Max Picard est né le 5 juin 1888 à Schopfheim, un village du Bade-Wutenberg situé à quelques kilomètres de Bâle. Ses parents, Joseph et Sophie (née Ullmann), sont des Suisses confession juive. Joseph est marchand d'étoffes[1],[2] L'arrière-grand-père de Max était un rabbin célèbre.[réf. nécessaire].

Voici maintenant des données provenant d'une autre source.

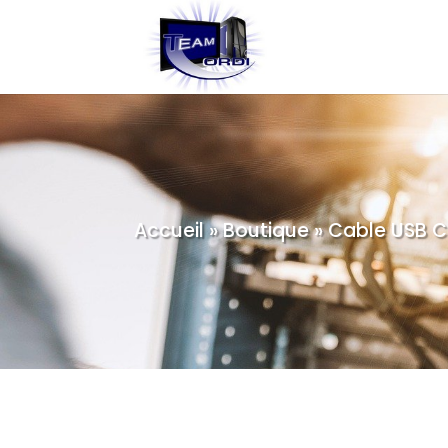
Accueil
»
Boutique
»
Cable USB Ca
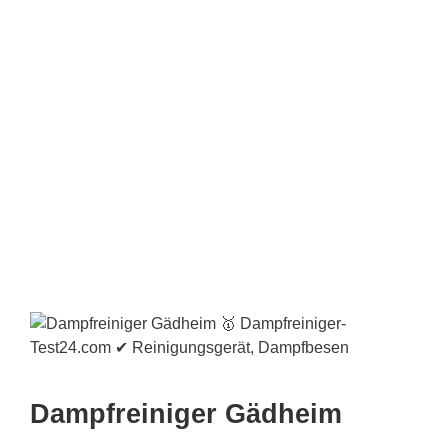
Dampfreiniger Gädheim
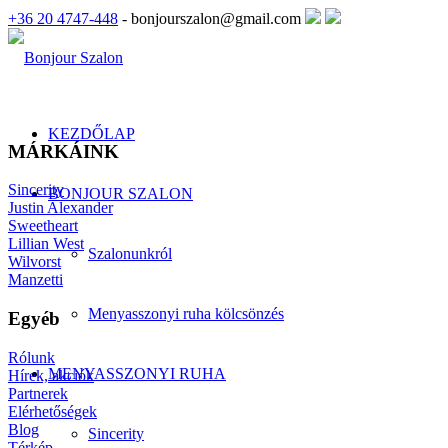
+36 20 4747-448
- bonjourszalon@gmail.com
KEZDŐLAP
MÁRKÁINK
Sincerity
BONJOUR SZALON
Justin Alexander
Sweetheart
Lillian West
Szalonunkról
Wilvorst
Manzetti
Menyasszonyi ruha kölcsönzés
Egyéb
Rólunk
MENYASSZONYI RUHA
Hírek, akciók
Partnerek
Elérhetőségek
Blog
Sincerity
Térkép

Max Picard fait des études de médecine à Fribourg-en-Brisgau, Berlin, Munich et Heidelberg[1] et obtient son doctorat en 1911. En 1914, il épouse Margareth Goldstrom, qui fut une des premières femmes médecin en Allemagne[1],[2], et pratique la médecine à Munich jusqu'en 1918[1]. Cependant, dès 1915, il s'éloigne de la médecine, qu'il estime trop marquée par des approches positiviste, darwinienne et mécaniciste. Il se tourne vers la philosophie (branche à laquelle il s'intéressait déjà à Heidelberg[1]) et donne des conférences de critique d'art. Cette même année, le couple voit la naissance de leur fils Michael[2].

En 1918, il s’établit en Suisse, au Tessin, d'abord à Locarno puis à Brissago[2], et à partir de là, il se consacre pleinement à l'écriture[1].

En 1929, il publie Le visage humain et en 1934, La fuite devant Dieu. Il devient l'ami de Gunter Böhmer à la fin des années 1930[3]. De confession juive, Max Picard se convertit au catholicisme en 1939 — mais il reviendra plus tard au judaïsme[4]. Picard rencontre en 1947 Gabriel Marcel, qui devient un ami avec lequel il entretient une correspondance suivie (qui sera publiée en 2006[5]). Le philosophe français préface la traduction française du Monde du silence paru aux P.U.F. en 1953[6], et il dira de Max Picard qu'il était « affamé d'authenticité »[4].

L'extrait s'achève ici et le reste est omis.